To date, Isaac for Healthcare has established partnerships with numerous enterprises and institutions worldwide, including many industry leaders. For instance, at the NVIDIA GTC conference held in Washington, D.C., Johnson & Johnson announced that it would leverage NVIDIA Isaac for Healthcare to design, simulate, and test various stages of its MONARCH platform—from equipment installation and commissioning to patient interaction. The MONARCH platform is the first innovative technology of its kind to reach the market in the field of robot-assisted bronchoscopy. Previously, this process took approximately months or even years; however, with the assistance of NVIDIA Isaac for Healthcare, the timeframe has been reduced to just a few hours.

 

Johnson & Johnson stated, “This will enable the Johnson & Johnson MedTech team to evaluate multiple design concepts and conduct virtual testing of novel devices. The approach is also poised to revolutionize training for the MONARCH Platform in urology, which is scheduled for launch in the United States in 2026, allowing clinicians to rehearse complex scenarios in a high-fidelity, physically accurate anatomical simulation environment before engaging with patients.”

 

Prior to this, GE HealthCare also announced a partnership with NVIDIA to leverage NVIDIA Isaac for Healthcare in advancing autonomous imaging technology innovations, with a focus on developing autonomous X-ray technologies and ultrasound applications. With the support of NVIDIA Isaac for Healthcare, GE HealthCare can train, test, and validate the capabilities of its autonomous imaging systems in virtual environments prior to deployment.

 

Furthermore, it is worth noting that to alleviate budgetary pressures on enterprises and institutions, in addition to the aforementioned empowerment initiatives, NVIDIA has launched the NVIDIA Inception program. This program provides healthcare and life sciences companies, including startups, with support such as product discounts, technical assistance, marketing promotion, and financing matchmaking.

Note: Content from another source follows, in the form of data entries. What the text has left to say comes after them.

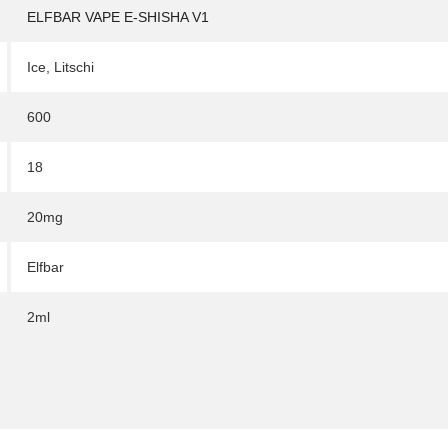
ELFBAR VAPE E-SHISHA V1
Ice
,
Litschi
600
18
20mg
Elfbar
2ml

To date, more than 4,000 healthcare and life sciences companies worldwide have joined the program.

 

Moreover, NVIDIA’s empowerment of the healthcare and life sciences industry extends far beyond improving efficiency and reducing costs. In response to other significant challenges facing the sector, NVIDIA is continuously seeking optimal solutions. For instance, to address concerns regarding the reasoning capabilities and interpretability of AI models, the NVIDIA Clara platform offers Reason, a vision-language model designed to advance interpretable AI in radiology and medical imaging. Developed in collaboration with clinicians from the U.S. National Institutes of Health (NIH), this model successfully captures the reasoning processes of human experts, thereby enhancing the transparency and interpretability of medical AI to a certain extent.

 

As previously stated, NVIDIA’s empowerment of AI in healthcare and life sciences is not confined to a single level; rather, it delivers comprehensive solutions through an entire ecosystem. As the future of AI in healthcare and life sciences arrives, we eagerly await to see how NVIDIA and its partners will translate these “future visions” into reality and further shape the industry’s trajectory.